Insights

This Week on the Hill: Senators Look to Push Disaster Relief Funds Across the Finish Line

May 20, 2019

Congressional lawmakers will reconvene for a legislative business week later this afternoon prior to leaving Washington for a Memorial Day district work period. In the upper chamber, lawmakers will look to break the impasse over disaster relief funding. Senate Majority Leader Mitch McConnell (R-KY) stated last week that the Senate will vote on disaster relief legislation after lawmakers and the White House reportedly struck a deal on aid for Puerto Rico as well as funding for “humanitarian needs” at the U.S.-Mexico border. Despite reports of progress on the disaster relief funds, it ultimately remains to be seen whether President Donald Trump will sign off on a final measure that is not in line with his requests on border funding and aid for Puerto Rico.

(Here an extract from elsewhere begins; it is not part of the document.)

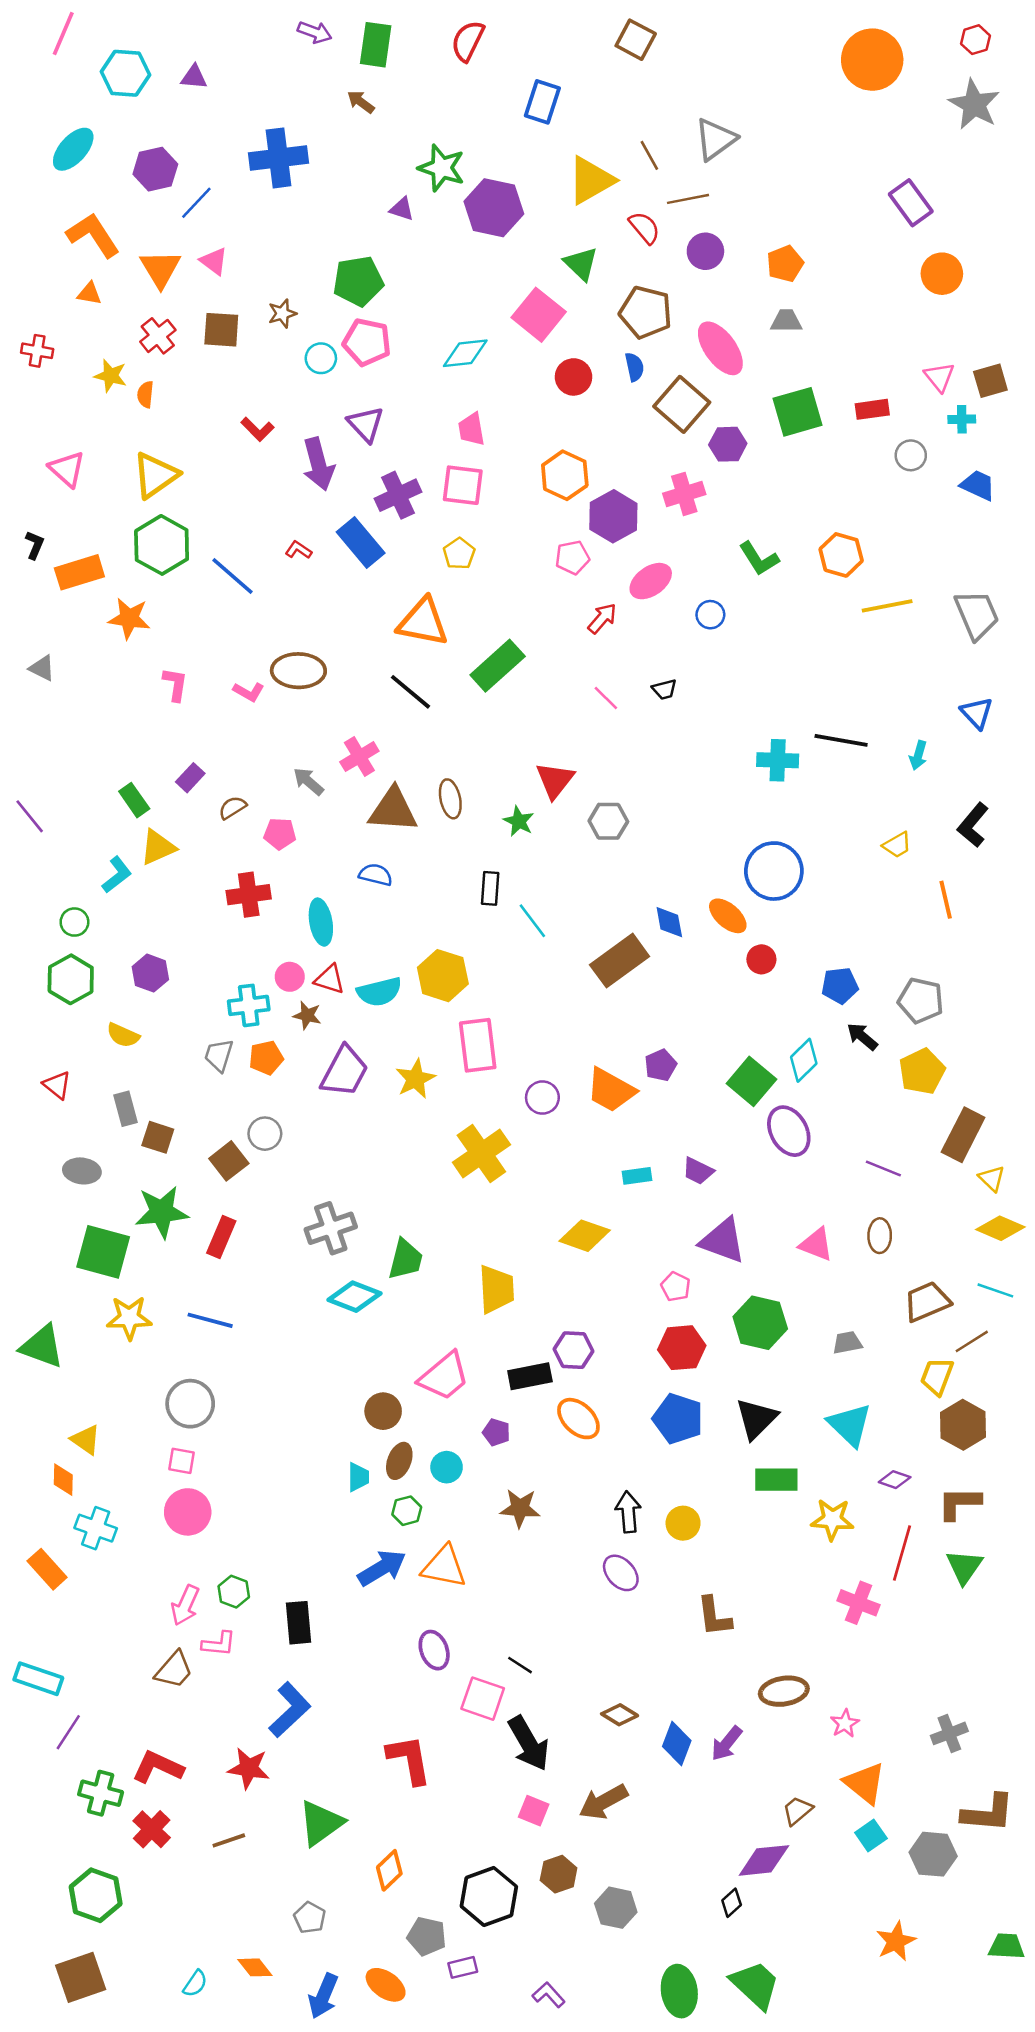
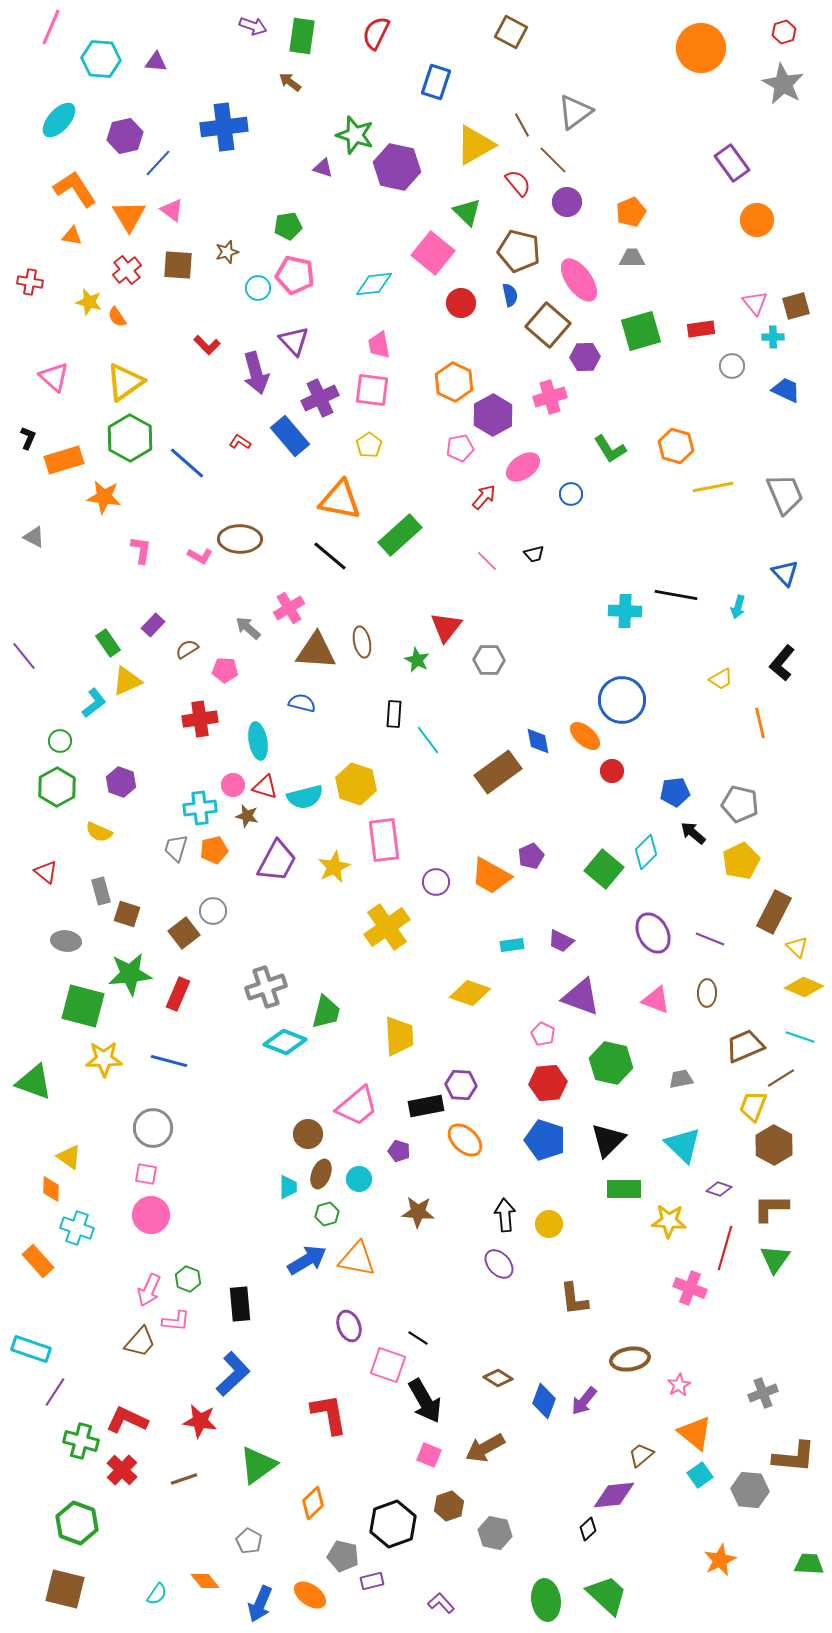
brown line: (688, 199) -> (553, 160), turned 56
green pentagon: (358, 281) -> (288, 226), size x0.7
orange semicircle: (145, 394) -> (117, 317), turned -40
purple ellipse: (789, 1131) -> (653, 933), moved
brown square: (81, 1977) -> (65, 1589), turned 33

In the House, Democrats will look to roll back some of the Trump administration’s policies at the Consumer Financial Protection Bureau (CFPB) prior to leaving Washington for a Memorial Day district work period. Democratic leadership has queued up a bill (H.R. 1500) out of the Financial Services Committee that would “promptly reverse all anti-consumer actions” made under former CFPB Acting Director Mick Mulvaney, including provisions that would require the Bureau’s consumer complaint database to remain public and eliminate the director’s ability to limit the legal reach of the fair lending office. The bill is expected to clear the lower chamber on party lines and is considered dead on arrival in the GOP-controlled Senate.

Also on the House floor this week, lawmakers will take up bipartisan retirement measure out of the Ways and Means committee. The comprehensive retirement savings package (H.R. 1994) up for consideration seeks to: (1) boost incentives for retirement savings; (2) allow small businesses to band together and start multi-employer 401(k)s; and (3) provide retirement eligibility for part-time workers who have worked at least 1,000 hours in one year. The most recent version of the Setting Every Community Up for Retirement Enhancement (SECURE) Act would also fix a glitch in the 2017 Tax Cuts and Jobs Act (TCJA) by reducing taxes levied on military survivor benefits, but does not include a provision that would allow the expansion of Section 529 accounts to be used for home schooling costs and supplies — much to the chagrin of some House Republicans.